Team USA finished the games in fourth place overall with 23 medals, behind Norway, Germany, and Canada. They finished with nine gold, eight silver, and six bronze medals. This was one of the most successful stretches of medal winning, resulting in three gold and four silver medals.

The U.S. women’s hockey team took home gold for the first time in 20 years on Thursday, after beating Canada in a shootout. Thirty-eight years to the day after the U.S. men’s hockey team ended the Soviet Union’s streak of four straight Olympic gold medals, the U.S. women did the same to Canada’s streak of four straight Olympic gold medals.

Other members of Team USA also made history this week, becoming the first American curling team to beat their Canadian rivals. This was just one victory on the way to winning the first U.S. gold medal in Olympic history in men’s curling.

Team USA took home both gold and silver in the freestyle skiing men’s halfpipe thanks to David Wise and Alex Ferreira. Wise also came in first in Sochi in 2014 when the event first premiered.

Mikaela Shiffrin added to her medal count with a silver in women’s combined alpine skiing. Jamie Anderson was also able to add a silver in women’s big air (snowboarding) to her medal count. Kyle Mack won his first Olympic medal, a silver, in men’s big air.

With the help of Wise, Ferreira, Shiffrin, Anderson and Mack, as well as others, Team USA was able to win half their medals in either snowboarding or freestyle skiing.

Though this Olympics was full of history, not all of it was good. The 23 medals won this year were the U.S.’s lowest total since 1998, when there were only 68 events compared to the current 102 events.
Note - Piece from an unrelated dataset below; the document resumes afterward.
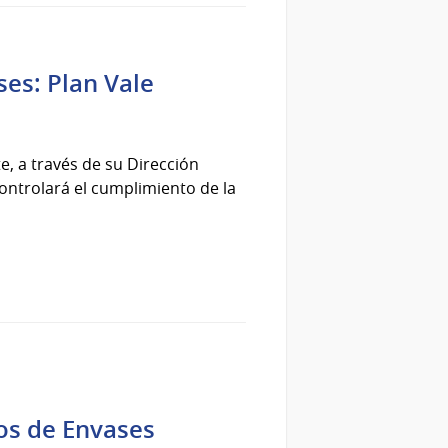
ses: Plan Vale
e, a través de su Dirección
ontrolará el cumplimiento de la
os de Envases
The U.S. earned 13 fewer medals than they expected according to sports statisticians at Five Thirty Eight. They fell not only short of the U.S. Olympic Committee’s baseline of 25 medals, but well short of their goal of 37 medals set by Team USA in the 2010 Winter Games.

Norway beat that record by winning 39 medals in Pyeongchang — eleven more than they were predicted to win.

Although the 2018 Winter Games may not have turned out as expected, history was made by individual athletes and competing teams such as Norway. Let the countdown begin to the 2020 Summer Games in Tokyo and the 2022 Winter Games in Beijing.